Los seminarios. Son los viveros del mañana. Allí, sed como uno de casa. Verificad cuidadosamente que estén guiados por hombres de Dios, por educadores capaces y maduros que, con la ayuda de las mejores ciencias humanas, garanticen la formación de perfiles humanos sanos, abiertos, auténticos y sinceros. Dad prioridad al discernimiento vocacional para ayudar a los jóvenes a reconocer la voz de Dios entre las muchas que retumban en los oídos y en el corazón.
Los jóvenes, a quienes se dedicará el Sínodo inminente. Escuchémoslos, dejemos que nos interpelen, acojamos sus deseos, dudas, críticas y crisis. Son el futuro de la Iglesia y de la sociedad: un mundo mejor depende de ellos. Incluso cuando parezcan estar infectados por los virus del consumismo y el hedonismo, no los dejemos nunca en cuarentena; busquémoslos, sintamos su corazón que suplica vida e implora libertad. Ofrezcámosles el Evangelio con valor.
Los pobres. Amarlos significa luchar contra todas las pobrezas, espirituales y materiales. Dedicad tiempo y energía a los últimos, sin temor a ensuciaros las manos. Como apóstoles de la caridad, llegad a las periferias humanas y existenciales de vuestras diócesis.
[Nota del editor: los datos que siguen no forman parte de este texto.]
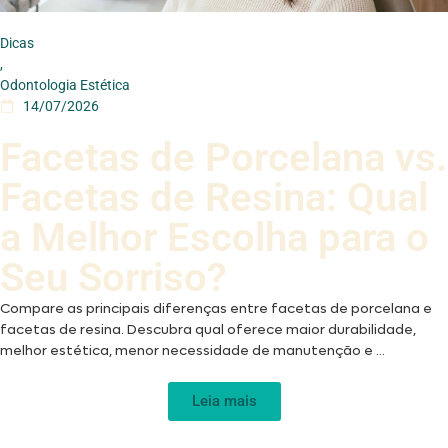
Dicas
,
Odontologia Estética
14/07/2026
Facetas de Porcelana vs.
Facetas de Resina: Qual
a Melhor Escolha para o
Seu Sorriso?
Compare as principais diferenças entre facetas de porcelana e
facetas de resina. Descubra qual oferece maior durabilidade,
melhor estética, menor necessidade de manutenção e ...
Leia mais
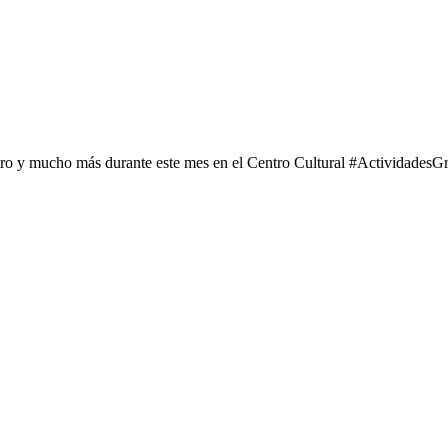
tro y mucho más durante este mes en el Centro Cultural #ActividadesGr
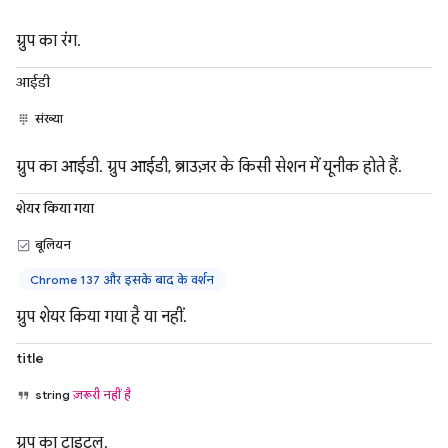
ग्रुप का रंग.
आईडी
संख्या
ग्रुप का आईडी. ग्रुप आईडी, ब्राउज़र के किसी सेशन में यूनीक होते हैं.
शेयर किया गया
बूलियन
Chrome 137 और इसके बाद के वर्शन
ग्रुप शेयर किया गया है या नहीं.
title
string
ज़रूरी नहीं है
ग्रुप का टाइटल.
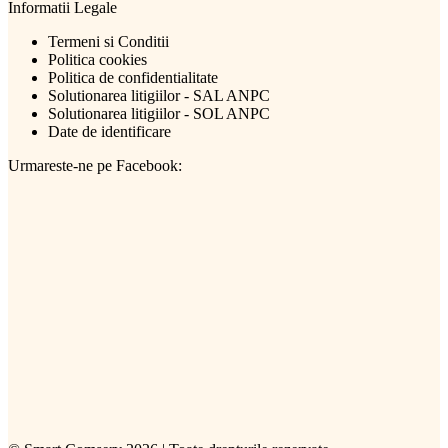
Informatii Legale
Termeni si Conditii
Politica cookies
Politica de confidentialitate
Solutionarea litigiilor - SAL ANPC
Solutionarea litigiilor - SOL ANPC
Date de identificare
Urmareste-ne pe Facebook:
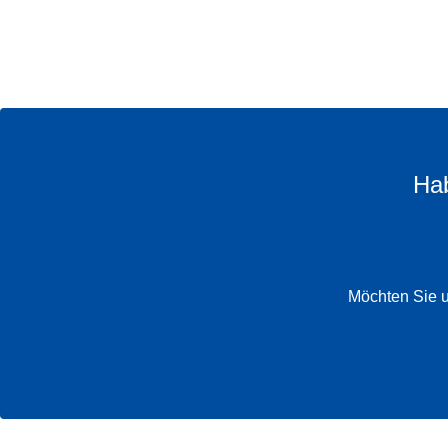
Hab
Möchten Sie u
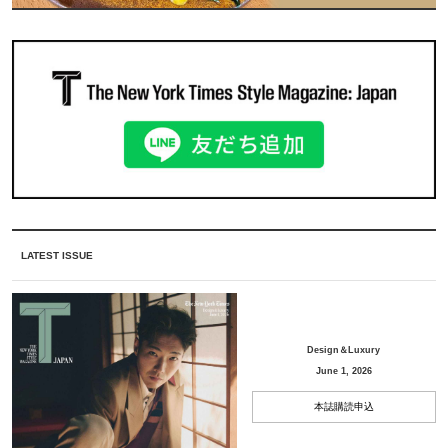
LATEST ISSUE
Design＆Luxury
June 1, 2026
本誌購読申込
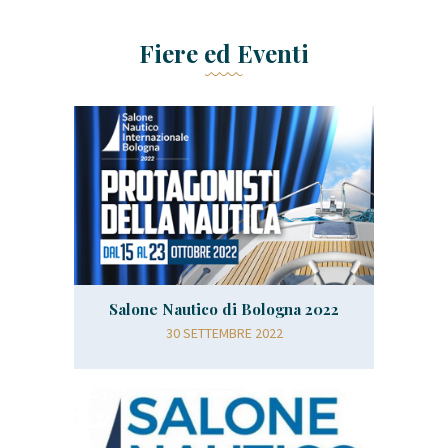
Fiere ed Eventi
Salone Nautico di Bologna 2022
30 SETTEMBRE 2022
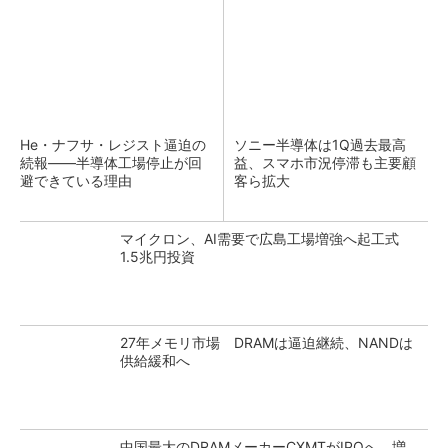
He・ナフサ・レジスト逼迫の
ソニー半導体は1Q過去最高
続報――半導体工場停止が回
益、スマホ市況停滞も主要顧
避できている理由
客ら拡大
マイクロン、AI需要で広島工場増強へ起工式
1.5兆円投資
27年メモリ市場 DRAMは逼迫継続、NANDは
供給緩和へ
中国最大のDRAMメーカーCXMTがIPOへ 増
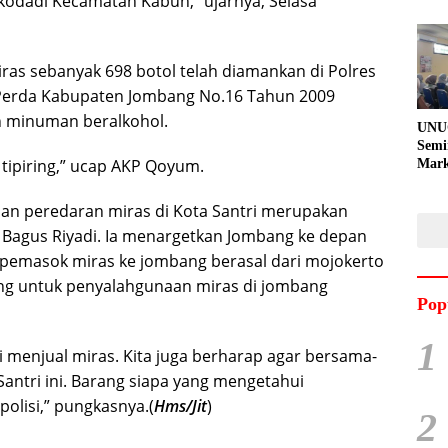
ukodadi Kecamatan Kabuh,” ujarnya, Selasa
miras sebanyak 698 botol telah diamankan di Polres
1 Perda Kabupaten Jombang No.16 Tahun 2009
 minuman beralkohol.
UNU
Semi
 tipiring,” ucap AKP Qoyum.
Mark
Meni
Kem
n peredaran miras di Kota Santri merupakan
Pro
Bagus Riyadi. Ia menargetkan Jombang ke depan
Pran
 pemasok miras ke jombang berasal dari mojokerto
ang untuk penyalahgunaan miras di jombang
Pop
1
 menjual miras. Kita juga berharap agar bersama-
antri ini. Barang siapa yang mengetahui
olisi,” pungkasnya.(
Hms/Jit
)
2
Finalmente, queridos hermanos, desconfiad, os lo ruego, de la tibieza que conduce a la mediocridad y a la pereza; de la tranquilidad que esquiva el sacrificio; de la prisa pastoral que conduce a la intolerancia; de la abundancia de bienes que desfigura el Evangelio. Os deseo en cambio la santa inquietud por el Evangelio, la única inquietud que da paz. Os agradezco por la escucha y os bendigo, en la alegría de teneros como los más queridos entre los hermanos. Y os pido, por favor, que no os olvidéis de rezar y de hacer que recen por mí. Gracias.